What you should do: Lines from the one containing "1 019,00 zł" through the last line of the records below are to be repeated exactly.

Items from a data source
━━━━
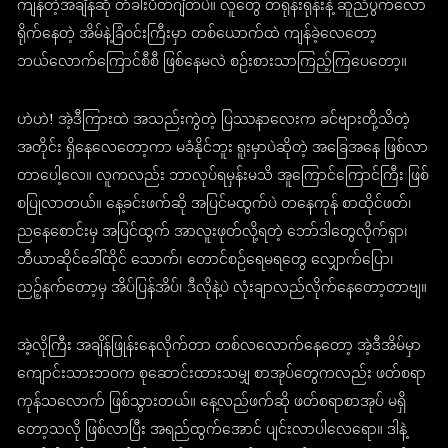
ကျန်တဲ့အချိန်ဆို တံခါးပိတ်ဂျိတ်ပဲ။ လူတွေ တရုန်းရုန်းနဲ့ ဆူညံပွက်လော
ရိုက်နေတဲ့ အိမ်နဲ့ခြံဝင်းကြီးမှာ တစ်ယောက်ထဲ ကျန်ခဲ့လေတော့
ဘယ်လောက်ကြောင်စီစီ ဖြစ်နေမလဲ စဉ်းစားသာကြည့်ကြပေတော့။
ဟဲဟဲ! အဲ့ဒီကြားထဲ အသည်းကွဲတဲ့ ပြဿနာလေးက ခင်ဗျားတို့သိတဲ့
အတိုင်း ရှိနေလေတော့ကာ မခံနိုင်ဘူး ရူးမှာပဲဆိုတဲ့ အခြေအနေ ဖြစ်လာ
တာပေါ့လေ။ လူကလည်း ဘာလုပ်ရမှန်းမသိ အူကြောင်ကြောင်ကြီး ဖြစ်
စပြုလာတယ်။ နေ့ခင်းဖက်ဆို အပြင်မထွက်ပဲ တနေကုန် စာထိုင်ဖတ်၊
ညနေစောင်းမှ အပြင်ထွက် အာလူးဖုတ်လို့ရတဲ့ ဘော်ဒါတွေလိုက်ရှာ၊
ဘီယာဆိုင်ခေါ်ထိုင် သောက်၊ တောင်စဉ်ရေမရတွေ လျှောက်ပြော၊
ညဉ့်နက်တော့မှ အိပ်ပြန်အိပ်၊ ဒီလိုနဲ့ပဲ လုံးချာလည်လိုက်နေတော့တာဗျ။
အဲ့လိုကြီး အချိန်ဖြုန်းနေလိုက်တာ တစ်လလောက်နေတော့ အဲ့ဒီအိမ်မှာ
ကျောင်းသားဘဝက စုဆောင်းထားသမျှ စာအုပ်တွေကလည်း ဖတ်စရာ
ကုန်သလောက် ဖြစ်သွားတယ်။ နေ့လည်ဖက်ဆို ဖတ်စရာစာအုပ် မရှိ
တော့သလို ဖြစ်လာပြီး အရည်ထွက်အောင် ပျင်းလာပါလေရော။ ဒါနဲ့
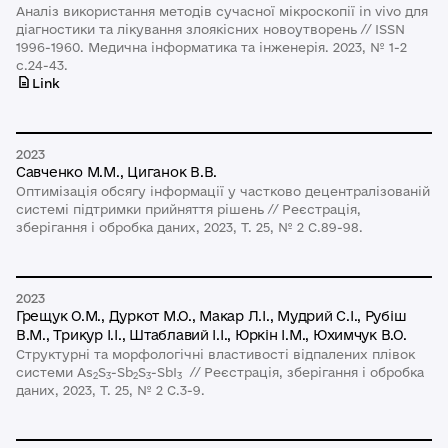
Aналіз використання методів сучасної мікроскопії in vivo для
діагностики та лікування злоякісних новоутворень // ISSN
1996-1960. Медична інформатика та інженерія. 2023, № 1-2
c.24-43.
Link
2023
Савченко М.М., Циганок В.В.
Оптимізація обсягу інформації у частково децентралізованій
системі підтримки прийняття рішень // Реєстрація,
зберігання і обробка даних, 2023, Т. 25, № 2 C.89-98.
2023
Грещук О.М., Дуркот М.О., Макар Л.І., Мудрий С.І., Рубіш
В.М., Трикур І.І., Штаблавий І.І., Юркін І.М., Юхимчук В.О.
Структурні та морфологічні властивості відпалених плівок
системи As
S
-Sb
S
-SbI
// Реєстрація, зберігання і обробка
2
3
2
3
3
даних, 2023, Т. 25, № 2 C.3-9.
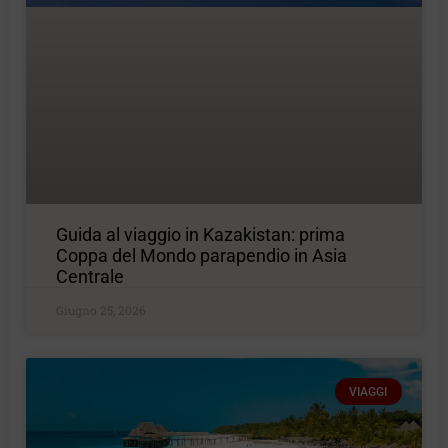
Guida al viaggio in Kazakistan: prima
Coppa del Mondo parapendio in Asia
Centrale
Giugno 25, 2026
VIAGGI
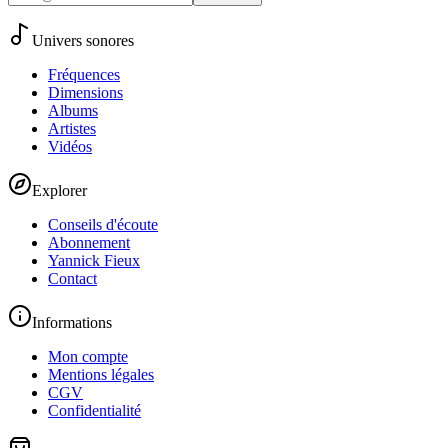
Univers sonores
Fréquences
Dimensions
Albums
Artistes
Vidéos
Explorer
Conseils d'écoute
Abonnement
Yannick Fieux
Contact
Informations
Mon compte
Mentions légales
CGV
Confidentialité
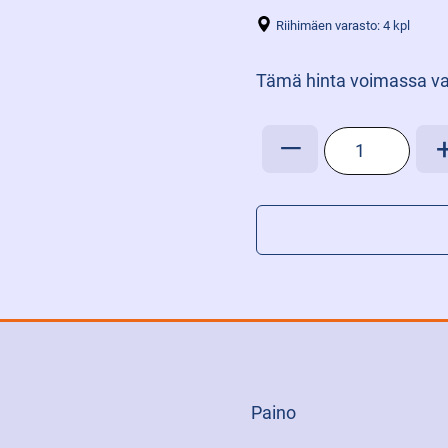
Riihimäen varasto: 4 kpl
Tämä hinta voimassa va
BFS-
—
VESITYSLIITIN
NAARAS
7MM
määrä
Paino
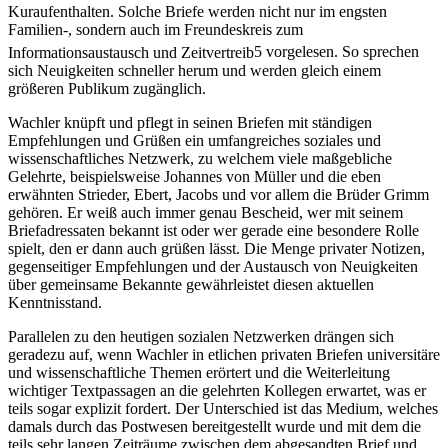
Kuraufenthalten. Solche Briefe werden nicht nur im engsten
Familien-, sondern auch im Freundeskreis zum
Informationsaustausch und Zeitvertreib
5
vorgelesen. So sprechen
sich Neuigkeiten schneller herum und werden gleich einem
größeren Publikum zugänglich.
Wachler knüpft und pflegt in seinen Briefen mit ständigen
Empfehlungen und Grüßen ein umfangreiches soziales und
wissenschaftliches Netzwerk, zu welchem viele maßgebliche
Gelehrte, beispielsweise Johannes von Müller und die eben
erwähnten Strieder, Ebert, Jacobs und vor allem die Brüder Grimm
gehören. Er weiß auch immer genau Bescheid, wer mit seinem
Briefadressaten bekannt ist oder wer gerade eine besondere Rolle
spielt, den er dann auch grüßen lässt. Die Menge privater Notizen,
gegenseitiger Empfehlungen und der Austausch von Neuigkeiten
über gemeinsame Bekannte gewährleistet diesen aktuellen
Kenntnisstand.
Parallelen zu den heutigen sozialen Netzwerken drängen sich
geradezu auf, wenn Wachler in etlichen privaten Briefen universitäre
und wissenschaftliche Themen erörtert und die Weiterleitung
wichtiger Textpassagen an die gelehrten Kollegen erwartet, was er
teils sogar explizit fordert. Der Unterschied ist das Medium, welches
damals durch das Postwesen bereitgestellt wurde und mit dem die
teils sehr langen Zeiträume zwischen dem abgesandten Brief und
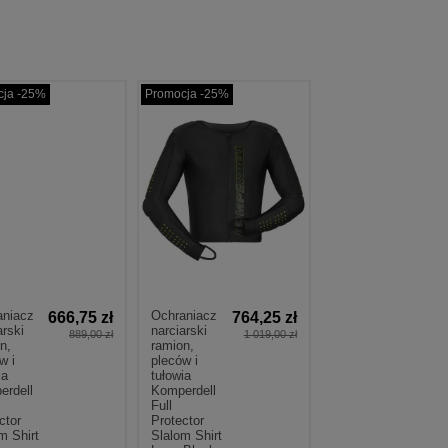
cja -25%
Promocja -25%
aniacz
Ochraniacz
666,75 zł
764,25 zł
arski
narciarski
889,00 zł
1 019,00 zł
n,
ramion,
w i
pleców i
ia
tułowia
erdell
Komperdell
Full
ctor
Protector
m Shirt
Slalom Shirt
━━━━
Expected output:
1 019,00 zł
n,
ramion,
w i
pleców i
ia
tułowia
erdell
Komperdell
Full
ctor
Protector
m Shirt
Slalom Shirt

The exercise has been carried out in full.